Lecture Notes on Financial Ratios

Jul 30, 2024

Lecture Notes on Financial Ratios and Analysis

Introduction

  • Lecture focused on different financial ratios and their significance in analyzing company performance.
  • Discussed types of ratios: Profitability, Liquidity, Debt, Working Capital, Inventory Turnover, and others.

Types of Ratios

  • Profitability Ratios: Used to measure a company's ability to generate profit as compared to its revenue, expenses, and equity.

    • Gross Profit Ratio: Measures the gross profit as a percentage of sales.
    • Net Profit Ratio: Indicates the percentage of revenue that remains as profit after all expenses.
    • Operating Profit Ratio: Focuses on earnings before interest and taxes relative to revenue.
  • Liquidity Ratios: Evaluate the ability of a company to cover its short-term obligations.

    • Current Ratio: Current Assets divided by Current Liabilities.
    • Quick Ratio: Current Assets minus Inventory divided by Current Liabilities.
  • Debt Ratios: Measure the extent of a company's financing through debt.
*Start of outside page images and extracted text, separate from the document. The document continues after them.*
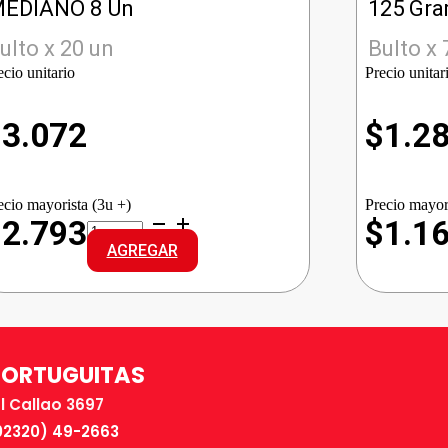
EDIANO 8 Un
125 Gr
ulto x 20 un
Bulto x 
ecio unitario
Precio unitar
$
3.072
$
1.2
ecio mayorista (3u +)
Precio mayor
BABYSEC
$2.793
$1.1
ULTRA
AGREGAR
REG.
MEDIANO
cantidad
TORTUGUITAS
El Callao 3697
02320) 49-2663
    • Debt to Equity Ratio: Total Debt divided by Total Equity.

Working Capital Ratio

  • Definition: Working Capital = Current Assets - Current Liabilities.
  • Importance: Determines the operational liquidity available to a business.

Key Calculation Concepts

  1. Inventory Turnover Ratio:
    • Formula: Cost of Sales / Average Inventory.
    • Indicates how many times inventory is sold and replaced over a period.
  2. Inventory Period:
    • Formula: 365 / Inventory Turnover Ratio.
    • Indicates the average time inventory remains in stock before being sold.
  3. Debtor Turnover Ratio:
    • Formula: Credit Sales / Average Debtors.
    • Shows how efficiently the company collects cash from its debtors.
  4. Creditor Turnover Ratio:
    • Formula: Credit Purchases / Average Creditors.
    • Indicates how quickly a company pays its suppliers.

Cash Operating Cycle

  • Formula: Inventory Period + Debtor Period - Creditor Period.
  • Significance: Measures how efficiently a company manages its working capital.

Limitations of Ratio Analysis

  • Dependence on historical data which may not reflect current conditions.
  • Variations in accounting policies can distort comparisons.
  • Dependence on external sources for information can lead to inaccuracies.

Practical Application

  • Application of the discussed ratios with examples from the previous lecture.
  • Emphasis on calculating ratios accurately and interpreting them in context.

Key Takeaways

  • Higher inventory turnover ratios indicate efficient operations.
  • Shorter inventory periods are preferable as they suggest quick sales.
  • Effective management of receivables and payables positively impacts the company's cash flow.

Practice Problems

  • Calculated various ratios based on given company data.
  • Group exercises involved solving problems related to financial ratios and performing ratio analysis on different companies.

Conclusion

  • Importance of understanding and applying financial ratios to analyze a company's performance.
  • Practical exercises to be continued in the next session to reinforce concepts.